GIOCO AL MASSACRO

ITALIA - 1989
Il rapporto tra Theo e Clem - due registi cinematografici - non è mai stato dei migliori. Meno geniale e produttivo, il secondo ha sempre sospettato che Theo gli abbia carpito l'idea per un film che a questi fruttò uno dei suoi quattro Oscar, senza parlare di Bella, passata da Clem a Theo. Malgrado la giovinezza in comune, ci sono dunque fra i due ruggine e invidia da un lato, ironia e un po' di sadismo dall'altro. Eppure, quando si presenta al cancello della splendida villa di Capri, in cui Theo tiene corte imbandita, Clem è bene accolto. Una certa amicizia vi è ancora fra i due, malgrado battibecchi e stilettate. Clem comincia con il sedurre Bella. Theo se ne accorge, ma l'evento non lo scuote. La partita sarà giocata sul piano dell'arte: ognuno dei due (questa la sfida da lui proposta) farà un film sulla vita dell'altro, vivisezionandosi a vicenda, come per colpirsi finalmente a fondo.
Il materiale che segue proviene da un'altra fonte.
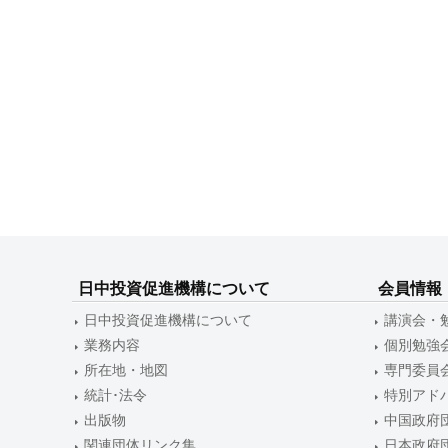
日中投資促進機構について
会員情報
日中投資促進機構について
講演会・
業務内容
個別勉強
所在地・地図
専門委員
統計･法令
特別アド
出版物
中国政府
関連団体リンク集
日本政府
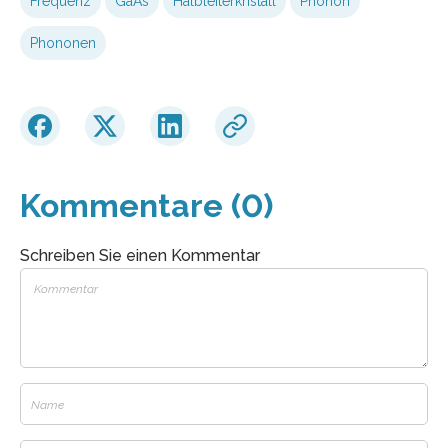
Frequenz
GaAs
Halbleiterkristall
Phonon
Phononen
Kommentare (0)
Schreiben Sie einen Kommentar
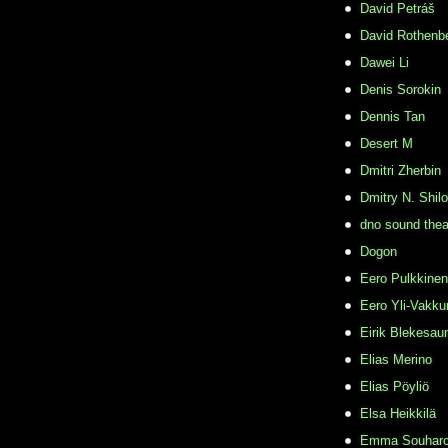
David Petráš
David Rothenb
Dawei Li
Denis Sorokin
Dennis Tan
Desert M
Dmitri Zherbin
Dmitry N. Shil
dno sound thea
Dogon
Eero Pulkkinen
Eero Yli-Vakkur
Eirik Blekesau
Elias Merino
Elias Pöyliö
Elsa Heikkilä
Emma Souhar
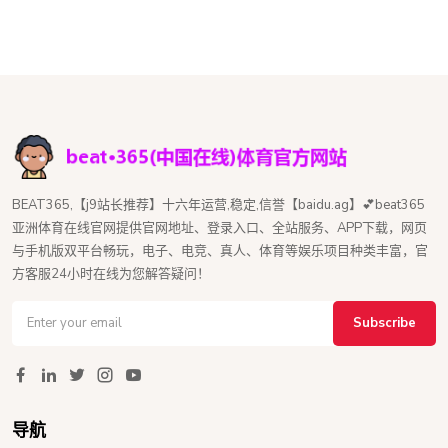
BEAT365,【j9站长推荐】十六年运营,稳定,信誉【baidu.ag】💕beat365
亚洲体育在线官网提供官网地址、登录入口、全站服务、APP下载，网页
与手机版双平台畅玩，电子、电竞、真人、体育等娱乐项目种类丰富，官
方客服24小时在线为您解答疑问！
Subscribe
导航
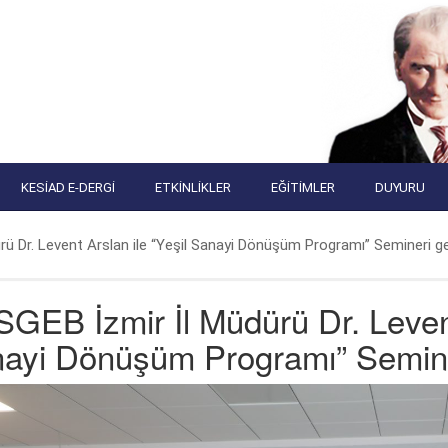
KESIAD E-DERGI
ETKINLIKLER
EĞITIMLER
DUYURU
ü Dr. Levent Arslan ile “Yeşil Sanayi Dönüşüm Programı” Semineri gerç
GEB İzmir İl Müdürü Dr. Levent 
ayi Dönüşüm Programı” Semineri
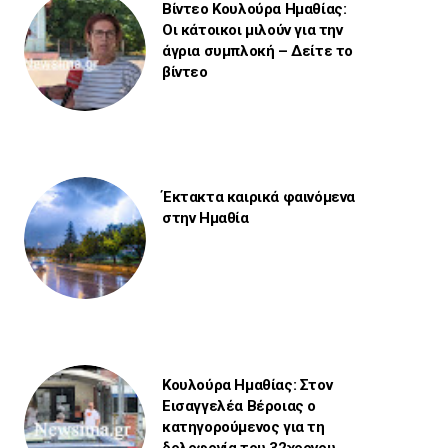
Βίντεο Κουλούρα Ημαθίας:
Οι κάτοικοι μιλούν για την
άγρια συμπλοκή – Δείτε το
βίντεο
Έκτακτα καιρικά φαινόμενα
στην Ημαθία
Κουλούρα Ημαθίας: Στον
Εισαγγελέα Βέροιας ο
κατηγορούμενος για τη
δολοφονία του 32χρονου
Theo suggerisce a Clem di inserire nel tema anche quello sulla transessualità, profittando della presenza di un ermafrodito e, mentre Clem accetta (e comincia a far provini a "Rosita"), l'amico ne spia ogni mossa e parola, ingaggiando un attore per interpretare il ruolo di Clem. In più', e per premere su di lui, gli fa finanziare il suo film dal produttore Plank. Circola voce che Theo - ormai in realtà esaurito e senza idee - sia molto malato e destinato a morire fra breve. Forse per questo Clem (al corrente della cosa) è andato a Capri per constatare, lui eterno perdente, il degrado dell'amico e vendicarsi di lui. Può anche darsi, però, che la notizia sia falsa, l'ennesimo trucco del vittorioso Theo, deciso a fare di quella morte annunciata il patetico "clou" del film su Clem. Questi, non resistendo più alla pressione psicologica cui si trova sottoposto, fugge da Capri e da quell'uomo, che fino all'ultimo sembra aver voluto giocare e barare con la sua persona. Un anno dopo, in un grande cinema di New York, Clem vede l'ultimo film di Theo, in effetti morto da non molto: l'opera in cui egli è stato impietosamente rappresentato, eppure con amicizia, nel bene e nel male. E a Clem parrà di restare, una volta di piu', un perdente di fronte alla geniale creatività e maestria dell'amico-rivale.

CAST

CRITICA

"Lasciate da parte le tematiche mafiose e il gusto per l'azione violenta, Damiani si dedica all'introspezione psicologica, o meglio alle fatiche verbali, sulla base di un copione teatrale già uso". (Segnocinema).